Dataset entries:
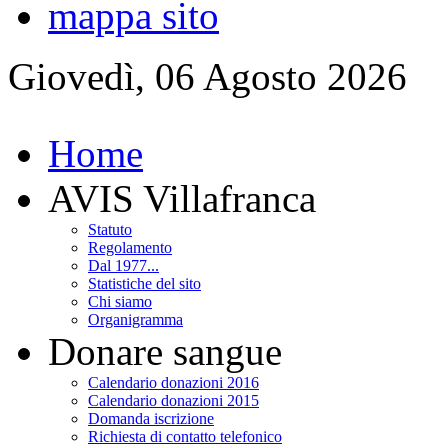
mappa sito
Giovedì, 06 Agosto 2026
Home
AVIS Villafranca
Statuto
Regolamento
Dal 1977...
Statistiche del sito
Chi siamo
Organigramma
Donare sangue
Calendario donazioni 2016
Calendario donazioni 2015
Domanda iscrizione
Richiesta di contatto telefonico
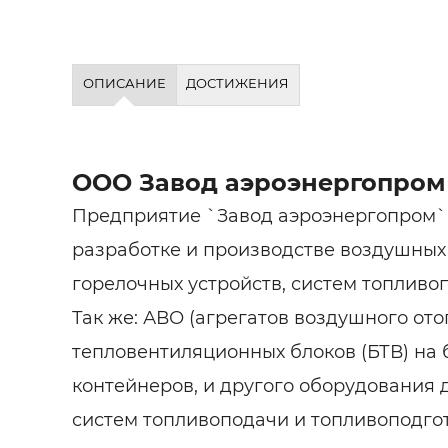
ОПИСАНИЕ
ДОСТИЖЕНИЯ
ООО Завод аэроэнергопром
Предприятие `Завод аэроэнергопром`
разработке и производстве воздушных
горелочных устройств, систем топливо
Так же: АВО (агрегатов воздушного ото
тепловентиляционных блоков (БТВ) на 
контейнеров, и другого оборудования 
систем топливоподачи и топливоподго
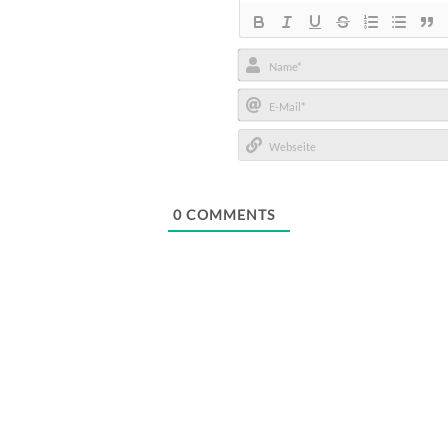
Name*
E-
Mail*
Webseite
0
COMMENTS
...
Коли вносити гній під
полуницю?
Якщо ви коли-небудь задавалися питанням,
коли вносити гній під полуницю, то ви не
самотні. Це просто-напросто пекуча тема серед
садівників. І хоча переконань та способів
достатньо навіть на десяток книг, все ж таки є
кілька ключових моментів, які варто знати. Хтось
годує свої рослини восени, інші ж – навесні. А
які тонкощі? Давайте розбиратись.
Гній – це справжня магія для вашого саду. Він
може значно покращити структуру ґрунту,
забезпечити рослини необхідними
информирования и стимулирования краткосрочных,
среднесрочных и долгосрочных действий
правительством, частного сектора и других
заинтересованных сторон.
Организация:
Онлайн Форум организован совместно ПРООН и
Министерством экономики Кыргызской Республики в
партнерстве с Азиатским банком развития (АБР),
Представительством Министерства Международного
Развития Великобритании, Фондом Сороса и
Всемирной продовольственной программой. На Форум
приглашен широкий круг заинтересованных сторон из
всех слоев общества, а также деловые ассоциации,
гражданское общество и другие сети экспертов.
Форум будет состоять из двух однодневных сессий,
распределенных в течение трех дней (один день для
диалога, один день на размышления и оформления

## What you need to do
The response must hold only the lines above from the line with "информирования и стимулирования" through the line with "диалога, один день", each copied exactly, both ends kept.

## Exercise solution
информирования и стимулирования краткосрочных,
среднесрочных и долгосрочных действий
правительством, частного сектора и других
заинтересованных сторон.
Организация:
Онлайн Форум организован совместно ПРООН и
Министерством экономики Кыргызской Республики в
партнерстве с Азиатским банком развития (АБР),
Представительством Министерства Международного
Развития Великобритании, Фондом Сороса и
Всемирной продовольственной программой. На Форум
приглашен широкий круг заинтересованных сторон из
всех слоев общества, а также деловые ассоциации,
гражданское общество и другие сети экспертов.
Форум будет состоять из двух однодневных сессий,
распределенных в течение трех дней (один день для
диалога, один день на размышления и оформления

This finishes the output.